CHAPITRE XIV

Le vieil homme étrange ne cessait de répéter son nom : Maxkredi – ou Max Kredi – comme s’il s’étonnait d’en posséder encore un après cent ans de solitude. Max Kredi, Maxkredi… Car il prétendait avoir vécu un siècle entier dans la maison forte de Térive d’Allac, ou ce qu’il en restait.

— J’ai cent cinquante ans ! confia-t-il à Juo et Ushaïa.

Et, après un instant de réflexion, il précisa sur un ton las :

— Cent cinquante ans ou plus. Oui, peut-être beaucoup plus. Mon programme comporte une longévité indéfinie. Moi qui sais tant de choses sur le monde, j’ignore mon âge exact. Le programme m’empêche aussi de mourir. Pas question de me suicider, naturellement. Quand j’ai su que vous possédiez une arme lourde, j’ai pensé que vous auriez la bonté de me tuer. Les Nomades du chef Haroun, qui passent quelquefois ici, ont bien essayé, eux, mais ils n’ont pas pu. Ma puissance de feu est trop supérieure à la leur et le programme ne me permet pas facilement de tricher.

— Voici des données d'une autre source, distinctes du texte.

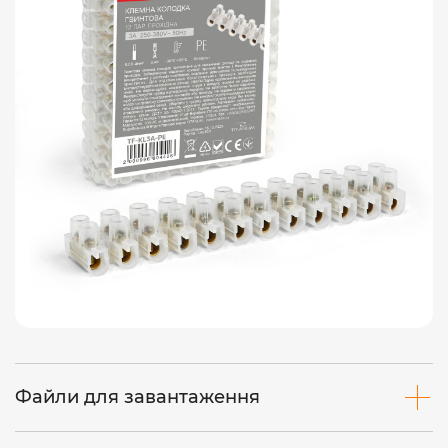
Файли для завантаження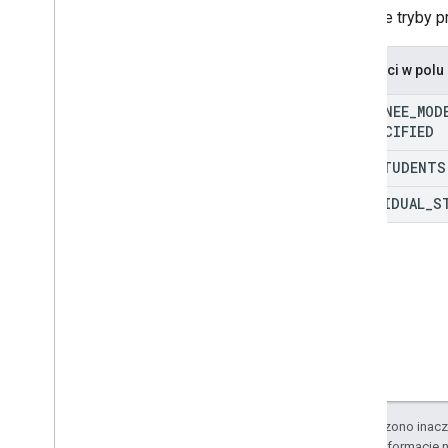
Możliwe tryby p
rejestracje
Profile użytkowników
zaproszenia
_
profili
.
guardian
Wartości w pol
profile
Profiles
.
guardians
ASSIGNEE
_
MOD
UNSPECIFIED
Typy
Add
On
Context
ALL
_
STUDENTS
Tryb przypisania
INDIVIDUAL
_
S
Typ zadania
Data
Plik na Dysku
Folder Dysku
Formularz
Kategoria ocen
Grading
Period
Settings
Opcje uczniów
Link
O ile nie stwierdzono inacze
Odpowiedź List
Add
On
Attachments
Szczegółowe informacje n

« C’est que je suis un ancien Dormeur, un Éveillé… Un Maître, vous comprenez ? Oui, oui ! Je suis un de ces monstres qui ont survécu aux dépens de toute l’humanité… Oui ? Avant le Moratoire, vous le savez peut-être, il y avait plus de dix milliards d’hommes sur la Terre. Les dirigeants ont décidé de plonger dans le sommeil de l’hibernation la quasi-totalité de la population du monde. Non ? Si ! Il ne resterait à la surface que le Peuple de la Présence, à peine quelques millions d’êtres, et les Surveillants, chargés de faire respecter les règles du Moratoire par le Peuple, depuis leurs îles. Vous le savez, n’est-ce pas, vous le savez ?

— Je le sais, dit Juo. Je suis un officier déserteur.

— Déserteur ? répéta le vieux en écho.

— J’appartiens au Peuple de la Présence, dit Ushaïa à voix basse.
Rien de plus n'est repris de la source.